2. “Radically inclusive.”

This one’s touchy, because in theory, I agree with the concept.  However, I think it’s often misused and misapplied.  Jesus practiced radical inclusion.  He touched the sick, he interacted with Samaritans, he gathered tax collectors and sinners and called them friends.  It doesn’t count in the same category when we exclude people because there is something we don’t like or because we’ve interpreted Scripture to enable us to leave some people out.

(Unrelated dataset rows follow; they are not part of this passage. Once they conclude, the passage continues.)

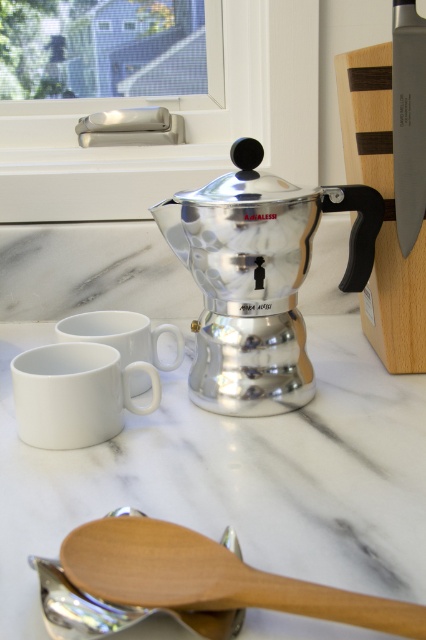 Looking at this image, you are standing in front of the kitchen countertop scene described. You want to place a small decorative item between the two points, point (261, 564) and point (141, 326). Which point should you place it closer to in order to make the item appear larger in your view?

You should place the decorative item closer to point (261, 564) because it is closer to the viewer than point (141, 326). Objects placed closer to the viewer appear larger.

You are preparing coffee in the kitchen and need to place the white glossy mug at lower left closer to the shiny metallic coffee pot at center. Which direction should you move the mug?

You should move the white glossy mug at lower left to the right to place it closer to the shiny metallic coffee pot at center since the coffee pot is to the right of the mug.

You are a barista preparing coffee and need to place the white glossy mug at lower left and the white matte mug at center on a shelf. Which mug should you place first to ensure the other is visible behind it?

You should place the white matte mug at center first, then place the white glossy mug at lower left in front of it so that the matte mug remains visible behind. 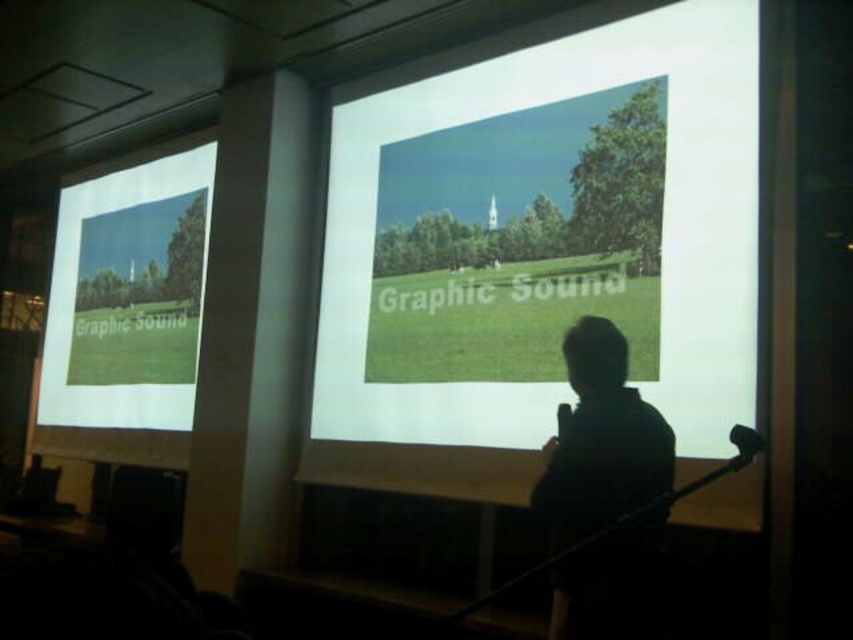 The height and width of the screenshot is (640, 853). Describe the element at coordinates (538, 257) in the screenshot. I see `green grassy field at center` at that location.

How distant is green grassy field at center from silhouette human at center?

They are 37.87 inches apart.

Who is more distant from viewer, (747, 77) or (602, 388)?

The point (747, 77) is behind.

Locate an element on the screen. green grassy field at center is located at coordinates (538, 257).

Can you confirm if matte white screen at left is positioned above silhouette human at center?

Yes.

Is point (164, 454) positioned behind point (541, 484)?

Yes, point (164, 454) is behind point (541, 484).

At what (x,y) coordinates should I click in order to perform the action: click on matte white screen at left. Please return your answer as a coordinate pair (x, y). Looking at the image, I should click on (125, 316).

Is green grassy field at center thinner than matte white screen at left?

No.

Who is shorter, green grassy field at center or matte white screen at left?

With less height is matte white screen at left.

Is point (396, 102) positioned behind point (171, 170)?

No, (396, 102) is in front of (171, 170).

Locate an element on the screen. This screenshot has width=853, height=640. green grassy field at center is located at coordinates (538, 257). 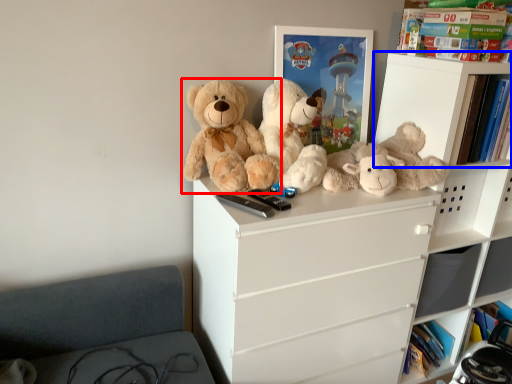 Question: Which point is further to the camera, teddy bear (highlighted by a red box) or shelf (highlighted by a blue box)?

Choices:
 (A) teddy bear
 (B) shelf

Answer: (B) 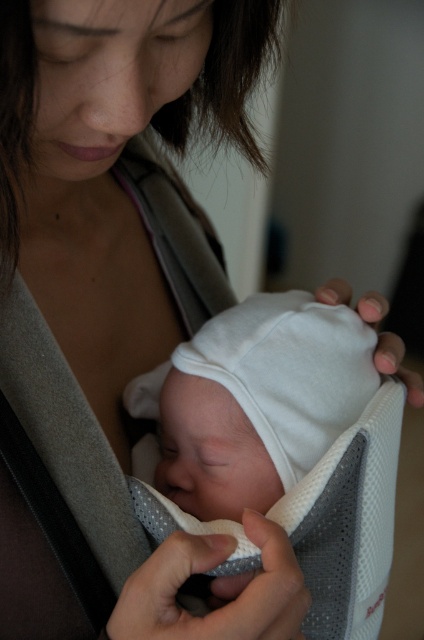 Measure the distance between white soft hat at center and camera.

A distance of 17.47 inches exists between white soft hat at center and camera.

Does white soft hat at center come in front of gray fabric strap at center?

Yes.

Measure the distance between point (295, 481) and camera.

They are 21.54 inches apart.

Locate an element on the screen. white soft hat at center is located at coordinates (251, 403). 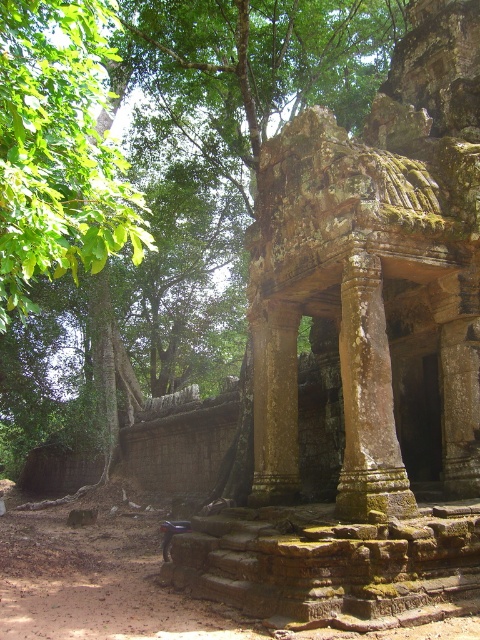 Question: Which object is closer to the camera taking this photo?

Choices:
 (A) green leafy tree at upper left
 (B) weathered stone column at center

Answer: (A)

Question: Considering the relative positions of green leafy tree at upper left and weathered stone column at center in the image provided, where is green leafy tree at upper left located with respect to weathered stone column at center?

Choices:
 (A) below
 (B) above

Answer: (B)

Question: Is green leafy tree at upper left further to the viewer compared to weathered stone column at center?

Choices:
 (A) yes
 (B) no

Answer: (B)

Question: Among these objects, which one is farthest from the camera?

Choices:
 (A) weathered stone column at center
 (B) green leafy tree at upper left

Answer: (A)

Question: Considering the relative positions of green leafy tree at upper left and weathered stone column at center in the image provided, where is green leafy tree at upper left located with respect to weathered stone column at center?

Choices:
 (A) left
 (B) right

Answer: (A) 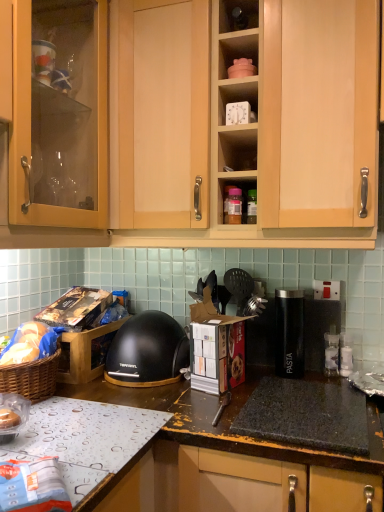 Question: Considering the relative sizes of light wood cabinet at upper center and clear plastic bag at lower left in the image provided, is light wood cabinet at upper center shorter than clear plastic bag at lower left?

Choices:
 (A) no
 (B) yes

Answer: (A)

Question: Is light wood cabinet at upper center at the right side of clear plastic bag at lower left?

Choices:
 (A) no
 (B) yes

Answer: (B)

Question: Is light wood cabinet at upper center not inside clear plastic bag at lower left?

Choices:
 (A) yes
 (B) no

Answer: (A)

Question: Considering the relative sizes of light wood cabinet at upper center and clear plastic bag at lower left in the image provided, is light wood cabinet at upper center bigger than clear plastic bag at lower left?

Choices:
 (A) yes
 (B) no

Answer: (A)

Question: Is light wood cabinet at upper center oriented away from clear plastic bag at lower left?

Choices:
 (A) no
 (B) yes

Answer: (A)

Question: Is point (8, 229) closer or farther from the camera than point (230, 11)?

Choices:
 (A) farther
 (B) closer

Answer: (B)

Question: From a real-world perspective, is light wood cabinet at upper center physically located above or below matte plastic container at upper center, the first shelf positioned from the top?

Choices:
 (A) below
 (B) above

Answer: (A)

Question: Is light wood cabinet at upper center inside or outside of matte plastic container at upper center, the first shelf positioned from the top?

Choices:
 (A) outside
 (B) inside

Answer: (A)

Question: From the image's perspective, is light wood cabinet at upper center positioned above or below matte plastic container at upper center, the first shelf positioned from the top?

Choices:
 (A) below
 (B) above

Answer: (A)

Question: Relative to white plastic clock at upper center, the 2th shelf from the top, is clear plastic bag at lower left in front or behind?

Choices:
 (A) front
 (B) behind

Answer: (A)

Question: Does point (29, 401) appear closer or farther from the camera than point (248, 97)?

Choices:
 (A) closer
 (B) farther

Answer: (A)

Question: Is clear plastic bag at lower left taller or shorter than white plastic clock at upper center, the first shelf in the bottom-to-top sequence?

Choices:
 (A) short
 (B) tall

Answer: (A)

Question: Is clear plastic bag at lower left wider or thinner than white plastic clock at upper center, the first shelf in the bottom-to-top sequence?

Choices:
 (A) wide
 (B) thin

Answer: (A)

Question: Considering the relative positions of white plastic clock at upper center, the 2th shelf from the top, and black matte helmet at center in the image provided, is white plastic clock at upper center, the 2th shelf from the top, to the left or to the right of black matte helmet at center?

Choices:
 (A) left
 (B) right

Answer: (B)

Question: Is white plastic clock at upper center, the first shelf in the bottom-to-top sequence, wider or thinner than black matte helmet at center?

Choices:
 (A) thin
 (B) wide

Answer: (A) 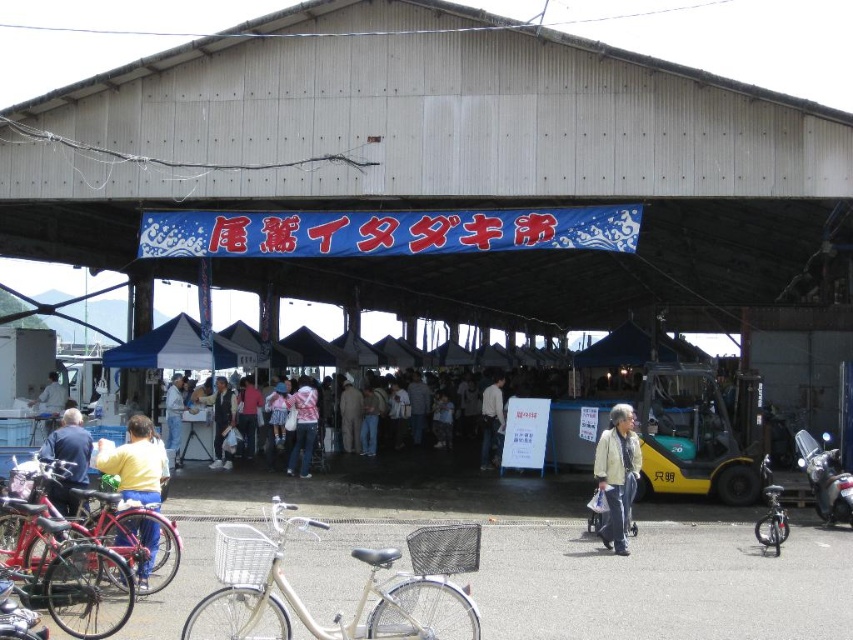 Is blue fabric canopy at center closer to the viewer compared to light blue fabric jacket at center?

Yes.

Does blue fabric canopy at center have a larger size compared to light blue fabric jacket at center?

Yes, blue fabric canopy at center is bigger than light blue fabric jacket at center.

Is point (113, 349) farther from camera compared to point (39, 401)?

No.

This screenshot has width=853, height=640. Identify the location of blue fabric canopy at center. (178, 349).

Is point (782, 528) less distant than point (210, 465)?

Yes.

Which is in front, point (763, 536) or point (213, 440)?

Positioned in front is point (763, 536).

The height and width of the screenshot is (640, 853). I want to click on black matte bicycle at lower right, so click(770, 513).

How far apart are light beige jacket at center and blue denim jacket at center?

light beige jacket at center is 6.86 meters from blue denim jacket at center.

Who is lower down, light beige jacket at center or blue denim jacket at center?

light beige jacket at center

Is point (636, 468) closer to viewer compared to point (56, 449)?

No, (636, 468) is further to viewer.

Where is `light beige jacket at center`? The width and height of the screenshot is (853, 640). light beige jacket at center is located at coordinates [x=618, y=474]. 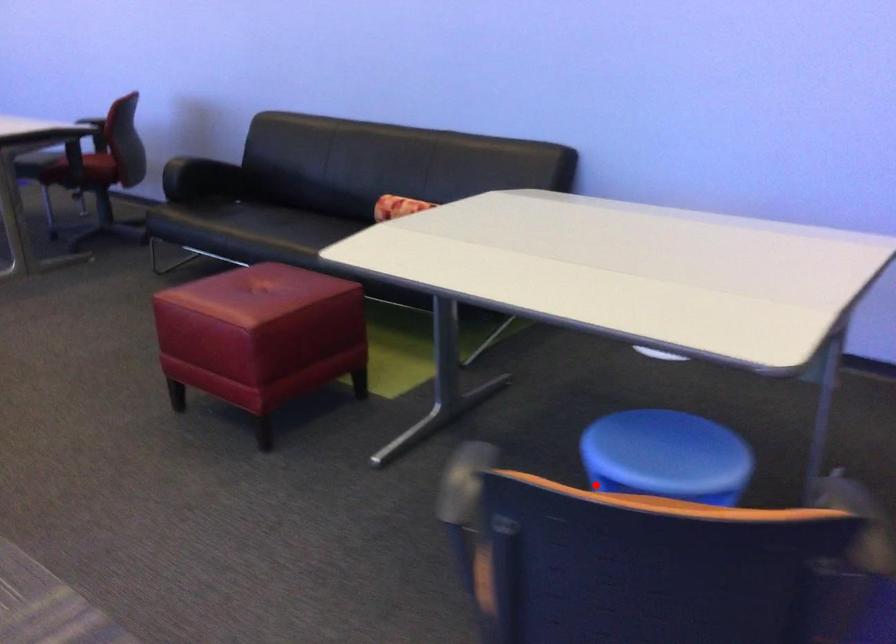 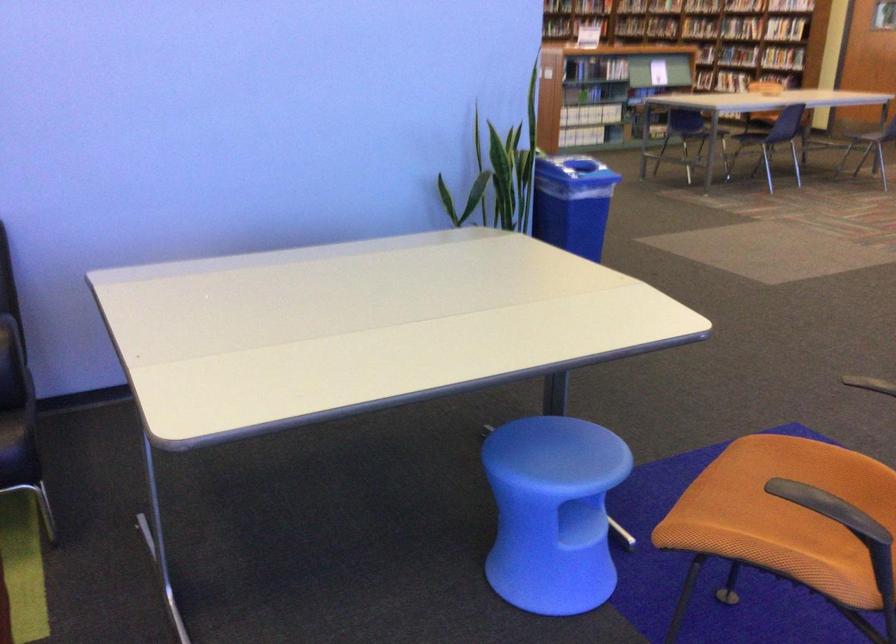 The point at the highlighted location is marked in the first image. Where is the corresponding point in the second image?

(553, 512) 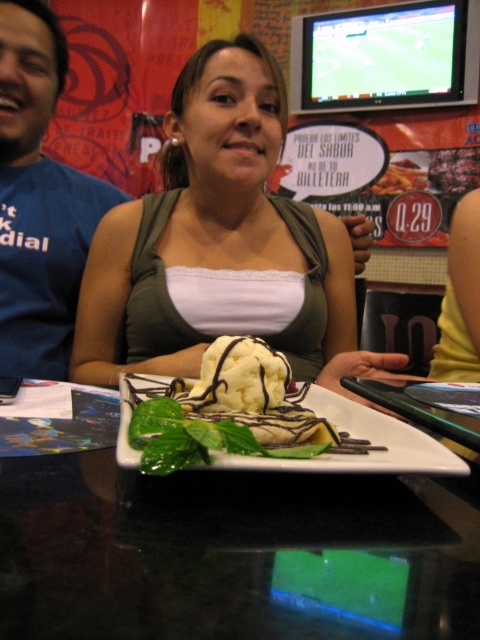 Who is taller, blue fabric shirt at left or yellow creamy ice cream at center?

Standing taller between the two is blue fabric shirt at left.

Can you confirm if blue fabric shirt at left is wider than yellow creamy ice cream at center?

Yes.

The image size is (480, 640). Find the location of `blue fabric shirt at left`. blue fabric shirt at left is located at coordinates (38, 200).

Which is above, matte green tank top at center or blue fabric shirt at left?

Positioned higher is blue fabric shirt at left.

Does matte green tank top at center appear on the left side of blue fabric shirt at left?

Incorrect, matte green tank top at center is not on the left side of blue fabric shirt at left.

Between point (181, 337) and point (43, 218), which one is positioned in front?

Point (181, 337) is in front.

Where is `matte green tank top at center`? matte green tank top at center is located at coordinates (216, 241).

Is white creamy ice cream at center smaller than yellow creamy ice cream at center?

No.

Which is more to the left, white creamy ice cream at center or yellow creamy ice cream at center?

white creamy ice cream at center is more to the left.

Where is `white creamy ice cream at center`? This screenshot has height=640, width=480. white creamy ice cream at center is located at coordinates (231, 404). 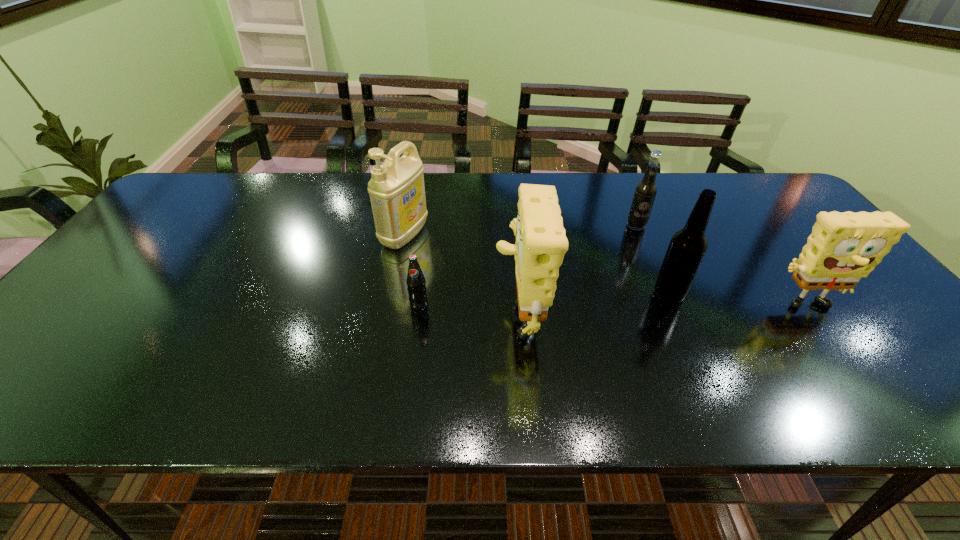 The image size is (960, 540). In order to click on free point that satisfies the following two spatial constraints: 1. on the face of the right sponge; 2. on the face of the third object from left to right in this screenshot , I will do `click(804, 312)`.

Locate an element on the screen. The height and width of the screenshot is (540, 960). free space that satisfies the following two spatial constraints: 1. on the label of the root beer; 2. on the right side of the beer bottle is located at coordinates (665, 294).

The height and width of the screenshot is (540, 960). Find the location of `vacant space that satisfies the following two spatial constraints: 1. on the label of the root beer; 2. on the face of the left sponge`. vacant space that satisfies the following two spatial constraints: 1. on the label of the root beer; 2. on the face of the left sponge is located at coordinates (674, 312).

Where is `vacant space that satisfies the following two spatial constraints: 1. on the label of the root beer; 2. on the face of the third object from left to right`? vacant space that satisfies the following two spatial constraints: 1. on the label of the root beer; 2. on the face of the third object from left to right is located at coordinates (674, 312).

The width and height of the screenshot is (960, 540). What are the coordinates of `free space that satisfies the following two spatial constraints: 1. on the label of the root beer; 2. on the left side of the beer bottle` in the screenshot? It's located at (665, 294).

The height and width of the screenshot is (540, 960). Identify the location of free location that satisfies the following two spatial constraints: 1. on the label of the beer bottle; 2. on the left side of the root beer. (665, 294). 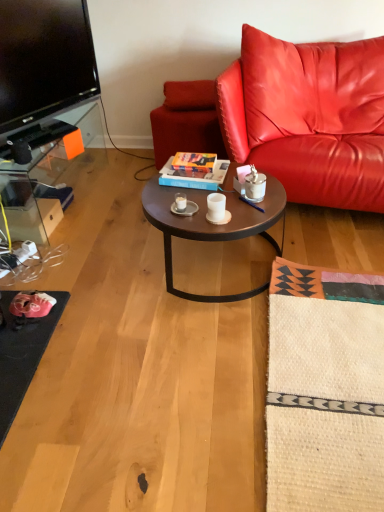 The image size is (384, 512). Identify the location of vacant space situated on the left part of metallic pen at center. (229, 207). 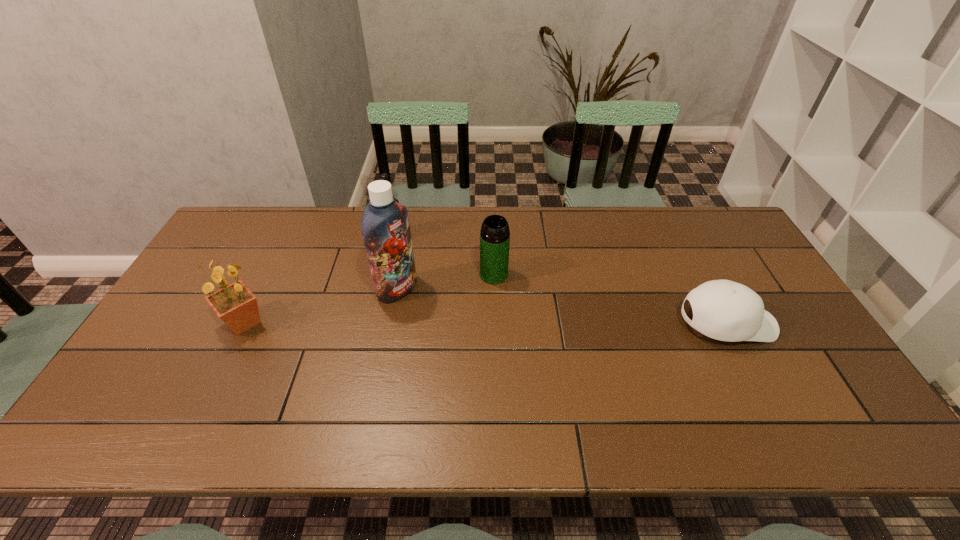 Identify the location of unoccupied area between the tallest object and the leftmost object. (321, 306).

In order to click on vacant region between the leftmost object and the thermos bottle in this screenshot , I will do `click(369, 298)`.

Where is `free space between the rightmost object and the shampoo`? This screenshot has width=960, height=540. free space between the rightmost object and the shampoo is located at coordinates 562,306.

Find the location of a particular element. This screenshot has height=540, width=960. free spot between the thermos bottle and the shampoo is located at coordinates (445, 282).

At what (x,y) coordinates should I click in order to perform the action: click on vacant area that lies between the shampoo and the thermos bottle. Please return your answer as a coordinate pair (x, y). Looking at the image, I should click on (445, 282).

You are a GUI agent. You are given a task and a screenshot of the screen. Output one action in this format:
    pyautogui.click(x=<x>, y=<y>)
    Task: Click on the second closest object to the vodka
    This screenshot has height=540, width=960.
    Given the screenshot: What is the action you would take?
    pyautogui.click(x=495, y=235)

Identify which object is located as the second nearest to the shampoo. Please provide its 2D coordinates. Your answer should be formatted as a tuple, i.e. [(x, y)], where the tuple contains the x and y coordinates of a point satisfying the conditions above.

[(495, 235)]

Identify the location of free point that satisfies the following two spatial constraints: 1. on the front side of the tallest object; 2. on the right side of the farthest object. (382, 289).

This screenshot has width=960, height=540. What are the coordinates of `vacant space that satisfies the following two spatial constraints: 1. on the front side of the baseball cap; 2. on the front-facing side of the tallest object` in the screenshot? It's located at (391, 323). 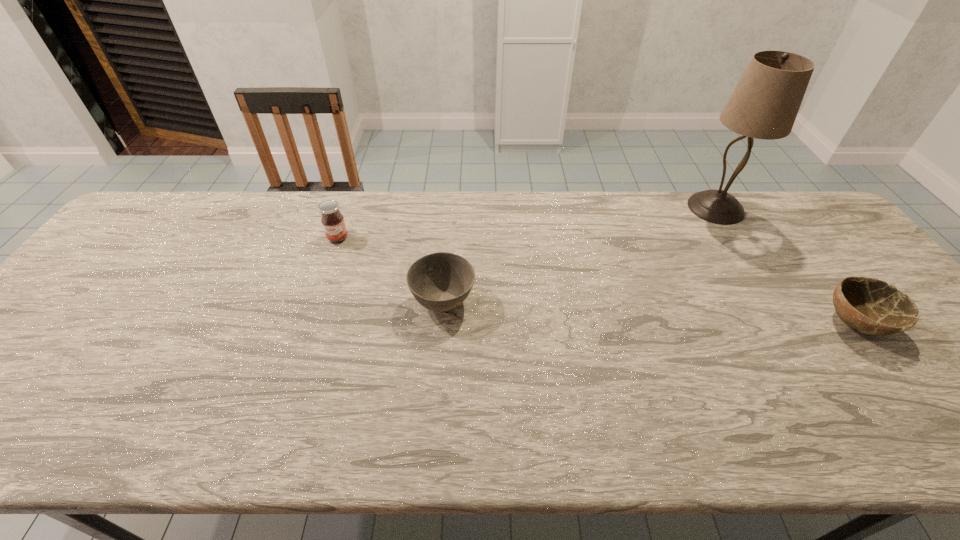 In order to click on the tallest object in this screenshot , I will do `click(764, 105)`.

This screenshot has height=540, width=960. What are the coordinates of `lampshade` in the screenshot? It's located at [x=764, y=105].

What are the coordinates of `the leftmost object` in the screenshot? It's located at (332, 220).

Identify the location of jam. (332, 220).

Identify the location of the left bowl. This screenshot has height=540, width=960. (441, 281).

Locate an element on the screen. the right bowl is located at coordinates (871, 306).

At what (x,y) coordinates should I click in order to perform the action: click on blank space located on the front-facing side of the lampshade. Please return your answer as a coordinate pair (x, y). This screenshot has height=540, width=960. Looking at the image, I should click on (594, 208).

What are the coordinates of `vacant space located 0.310m on the front-facing side of the lampshade` in the screenshot? It's located at (591, 208).

Where is `vacant space located on the front-facing side of the lampshade`? The width and height of the screenshot is (960, 540). vacant space located on the front-facing side of the lampshade is located at coordinates click(662, 208).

1. “It’s all part of God’s plan.”

Oh, dear.  Well, when we think of the Bible as an instruction manual and we claim that it’s clear on doctrine, it’s not hard to understand this one.  It’s very easy to believe that the ordinary annoyances and difficulties of life are part of God’s plan to make us better people.  But this is far to simple an answer to the grief of parents who have lost their infant to birth defects or their child to cancer.  It’s hard to swallow when that drunk driver hits your car.  It doesn’t make sense when you watch your neighbor’s house go up in flames because of faulty wiring.  It certainly doesn’t seem clear when we live in a country where most of us have enough food and clean water, but whole communities in other places have neither.  Putting it down to “God’s plan” is a way to distance ourselves from having to do anything.  After all, if God orchestrated it, who am I to get involved?  Surely God will take care of it?  Please listen to me: Those are not words of comfort.  If you know someone who is going through something, let that be the absolute last thing that comes out of your mouth in response.

What Christianese have you heard at church that you’d like to chuck out the window?